What the task requires: Among the entries below, extract exactly the lines that run from the one with "Nouveaux horaires !" through the one with "tretch Festival", both ends included.

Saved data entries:
....................

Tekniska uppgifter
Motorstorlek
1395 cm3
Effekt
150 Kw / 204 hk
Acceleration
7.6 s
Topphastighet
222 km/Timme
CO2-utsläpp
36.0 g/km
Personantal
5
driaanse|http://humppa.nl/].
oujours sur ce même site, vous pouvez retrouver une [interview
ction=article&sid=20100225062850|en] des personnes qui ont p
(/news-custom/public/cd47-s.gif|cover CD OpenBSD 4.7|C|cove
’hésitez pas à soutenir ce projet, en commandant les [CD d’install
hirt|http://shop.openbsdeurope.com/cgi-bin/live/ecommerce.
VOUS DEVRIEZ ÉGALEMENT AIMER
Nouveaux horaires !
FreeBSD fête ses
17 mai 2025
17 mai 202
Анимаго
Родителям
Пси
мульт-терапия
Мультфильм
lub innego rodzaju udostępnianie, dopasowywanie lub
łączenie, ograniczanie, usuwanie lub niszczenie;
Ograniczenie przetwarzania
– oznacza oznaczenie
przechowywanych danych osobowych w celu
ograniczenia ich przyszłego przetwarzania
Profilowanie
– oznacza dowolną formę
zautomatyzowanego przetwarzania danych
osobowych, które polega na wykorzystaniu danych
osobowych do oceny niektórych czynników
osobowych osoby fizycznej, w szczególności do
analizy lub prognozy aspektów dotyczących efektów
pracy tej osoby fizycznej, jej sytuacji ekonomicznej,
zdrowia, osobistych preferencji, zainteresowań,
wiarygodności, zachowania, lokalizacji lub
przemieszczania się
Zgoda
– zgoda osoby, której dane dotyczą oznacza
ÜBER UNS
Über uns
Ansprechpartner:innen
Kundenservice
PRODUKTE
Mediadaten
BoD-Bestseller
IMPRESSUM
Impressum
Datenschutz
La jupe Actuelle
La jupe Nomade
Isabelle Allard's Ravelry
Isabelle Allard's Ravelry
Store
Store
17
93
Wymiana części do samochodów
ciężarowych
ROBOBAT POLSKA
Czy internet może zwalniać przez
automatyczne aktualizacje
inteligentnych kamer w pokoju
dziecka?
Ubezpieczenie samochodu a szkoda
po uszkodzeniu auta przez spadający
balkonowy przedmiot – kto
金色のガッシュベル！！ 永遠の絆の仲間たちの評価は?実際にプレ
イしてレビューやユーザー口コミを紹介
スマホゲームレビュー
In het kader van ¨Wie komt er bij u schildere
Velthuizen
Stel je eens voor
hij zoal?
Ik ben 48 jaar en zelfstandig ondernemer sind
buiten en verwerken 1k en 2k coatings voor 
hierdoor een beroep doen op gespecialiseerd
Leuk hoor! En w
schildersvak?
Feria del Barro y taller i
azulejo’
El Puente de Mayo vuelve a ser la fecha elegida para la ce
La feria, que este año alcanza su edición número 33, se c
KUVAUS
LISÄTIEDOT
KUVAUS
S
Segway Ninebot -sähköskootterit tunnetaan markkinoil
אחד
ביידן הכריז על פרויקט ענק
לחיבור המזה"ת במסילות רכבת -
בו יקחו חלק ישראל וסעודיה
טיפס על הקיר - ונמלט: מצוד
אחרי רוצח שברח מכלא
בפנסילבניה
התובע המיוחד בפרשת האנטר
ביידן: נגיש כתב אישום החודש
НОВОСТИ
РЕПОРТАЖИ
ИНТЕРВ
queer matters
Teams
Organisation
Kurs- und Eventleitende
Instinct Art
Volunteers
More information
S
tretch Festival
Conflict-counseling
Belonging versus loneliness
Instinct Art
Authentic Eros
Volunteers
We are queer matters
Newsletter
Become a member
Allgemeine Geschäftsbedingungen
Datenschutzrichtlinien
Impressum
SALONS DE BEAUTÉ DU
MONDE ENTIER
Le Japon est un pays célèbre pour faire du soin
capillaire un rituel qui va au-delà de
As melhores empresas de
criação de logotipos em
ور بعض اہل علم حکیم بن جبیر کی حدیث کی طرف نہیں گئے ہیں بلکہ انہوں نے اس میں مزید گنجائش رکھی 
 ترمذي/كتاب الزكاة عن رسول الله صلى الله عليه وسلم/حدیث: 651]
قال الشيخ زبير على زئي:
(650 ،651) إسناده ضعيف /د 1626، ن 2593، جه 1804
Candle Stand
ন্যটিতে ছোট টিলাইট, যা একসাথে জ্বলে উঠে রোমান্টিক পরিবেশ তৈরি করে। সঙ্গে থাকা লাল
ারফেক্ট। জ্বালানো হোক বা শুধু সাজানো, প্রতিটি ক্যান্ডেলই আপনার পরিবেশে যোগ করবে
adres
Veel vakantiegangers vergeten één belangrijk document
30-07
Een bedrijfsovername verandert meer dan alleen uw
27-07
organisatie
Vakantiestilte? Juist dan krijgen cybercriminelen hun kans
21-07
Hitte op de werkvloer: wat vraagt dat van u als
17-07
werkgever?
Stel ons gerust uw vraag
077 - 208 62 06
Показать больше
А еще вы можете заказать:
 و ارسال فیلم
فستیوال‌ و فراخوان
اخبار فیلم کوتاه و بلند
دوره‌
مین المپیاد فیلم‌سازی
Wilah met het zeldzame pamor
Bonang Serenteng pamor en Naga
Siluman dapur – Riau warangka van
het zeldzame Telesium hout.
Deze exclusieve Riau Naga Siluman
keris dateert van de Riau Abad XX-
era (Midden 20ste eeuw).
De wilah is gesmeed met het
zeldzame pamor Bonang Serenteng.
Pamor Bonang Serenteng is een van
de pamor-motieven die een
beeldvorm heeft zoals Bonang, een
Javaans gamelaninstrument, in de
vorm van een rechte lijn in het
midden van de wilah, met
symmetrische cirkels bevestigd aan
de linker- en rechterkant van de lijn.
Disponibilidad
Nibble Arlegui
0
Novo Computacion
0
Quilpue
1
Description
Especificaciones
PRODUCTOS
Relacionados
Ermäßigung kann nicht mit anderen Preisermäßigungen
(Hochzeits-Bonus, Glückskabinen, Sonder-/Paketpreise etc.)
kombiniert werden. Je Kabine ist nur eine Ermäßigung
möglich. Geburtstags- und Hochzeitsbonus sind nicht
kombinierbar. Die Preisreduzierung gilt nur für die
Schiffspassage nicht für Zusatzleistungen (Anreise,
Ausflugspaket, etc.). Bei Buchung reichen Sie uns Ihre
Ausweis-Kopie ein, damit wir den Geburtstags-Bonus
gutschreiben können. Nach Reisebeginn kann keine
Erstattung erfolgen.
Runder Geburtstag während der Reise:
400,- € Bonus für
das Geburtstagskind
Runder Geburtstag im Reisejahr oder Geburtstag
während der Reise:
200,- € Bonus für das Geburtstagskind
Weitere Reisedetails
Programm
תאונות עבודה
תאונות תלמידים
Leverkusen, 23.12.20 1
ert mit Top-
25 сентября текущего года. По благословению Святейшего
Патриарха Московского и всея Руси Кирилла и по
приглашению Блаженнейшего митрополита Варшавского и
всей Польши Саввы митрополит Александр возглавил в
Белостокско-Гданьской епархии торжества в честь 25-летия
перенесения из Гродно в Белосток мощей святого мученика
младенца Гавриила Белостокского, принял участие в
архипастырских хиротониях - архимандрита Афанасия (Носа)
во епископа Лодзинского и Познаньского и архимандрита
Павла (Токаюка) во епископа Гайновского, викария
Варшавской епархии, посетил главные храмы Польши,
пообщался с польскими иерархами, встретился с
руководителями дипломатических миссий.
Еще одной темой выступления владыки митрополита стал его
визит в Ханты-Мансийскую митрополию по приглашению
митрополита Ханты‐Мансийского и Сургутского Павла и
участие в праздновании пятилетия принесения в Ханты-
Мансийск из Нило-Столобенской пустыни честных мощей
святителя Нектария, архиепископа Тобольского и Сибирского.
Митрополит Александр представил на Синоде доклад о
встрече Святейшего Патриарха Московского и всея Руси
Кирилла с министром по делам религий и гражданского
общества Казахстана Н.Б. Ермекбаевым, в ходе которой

....................

Exercise result:
Nouveaux horaires !
FreeBSD fête ses
17 mai 2025
17 mai 202
Анимаго
Родителям
Пси
мульт-терапия
Мультфильм
lub innego rodzaju udostępnianie, dopasowywanie lub
łączenie, ograniczanie, usuwanie lub niszczenie;
Ograniczenie przetwarzania
– oznacza oznaczenie
przechowywanych danych osobowych w celu
ograniczenia ich przyszłego przetwarzania
Profilowanie
– oznacza dowolną formę
zautomatyzowanego przetwarzania danych
osobowych, które polega na wykorzystaniu danych
osobowych do oceny niektórych czynników
osobowych osoby fizycznej, w szczególności do
analizy lub prognozy aspektów dotyczących efektów
pracy tej osoby fizycznej, jej sytuacji ekonomicznej,
zdrowia, osobistych preferencji, zainteresowań,
wiarygodności, zachowania, lokalizacji lub
przemieszczania się
Zgoda
– zgoda osoby, której dane dotyczą oznacza
ÜBER UNS
Über uns
Ansprechpartner:innen
Kundenservice
PRODUKTE
Mediadaten
BoD-Bestseller
IMPRESSUM
Impressum
Datenschutz
La jupe Actuelle
La jupe Nomade
Isabelle Allard's Ravelry
Isabelle Allard's Ravelry
Store
Store
17
93
Wymiana części do samochodów
ciężarowych
ROBOBAT POLSKA
Czy internet może zwalniać przez
automatyczne aktualizacje
inteligentnych kamer w pokoju
dziecka?
Ubezpieczenie samochodu a szkoda
po uszkodzeniu auta przez spadający
balkonowy przedmiot – kto
金色のガッシュベル！！ 永遠の絆の仲間たちの評価は?実際にプレ
イしてレビューやユーザー口コミを紹介
スマホゲームレビュー
In het kader van ¨Wie komt er bij u schildere
Velthuizen
Stel je eens voor
hij zoal?
Ik ben 48 jaar en zelfstandig ondernemer sind
buiten en verwerken 1k en 2k coatings voor 
hierdoor een beroep doen op gespecialiseerd
Leuk hoor! En w
schildersvak?
Feria del Barro y taller i
azulejo’
El Puente de Mayo vuelve a ser la fecha elegida para la ce
La feria, que este año alcanza su edición número 33, se c
KUVAUS
LISÄTIEDOT
KUVAUS
S
Segway Ninebot -sähköskootterit tunnetaan markkinoil
אחד
ביידן הכריז על פרויקט ענק
לחיבור המזה"ת במסילות רכבת -
בו יקחו חלק ישראל וסעודיה
טיפס על הקיר - ונמלט: מצוד
אחרי רוצח שברח מכלא
בפנסילבניה
התובע המיוחד בפרשת האנטר
ביידן: נגיש כתב אישום החודש
НОВОСТИ
РЕПОРТАЖИ
ИНТЕРВ
queer matters
Teams
Organisation
Kurs- und Eventleitende
Instinct Art
Volunteers
More information
S
tretch Festival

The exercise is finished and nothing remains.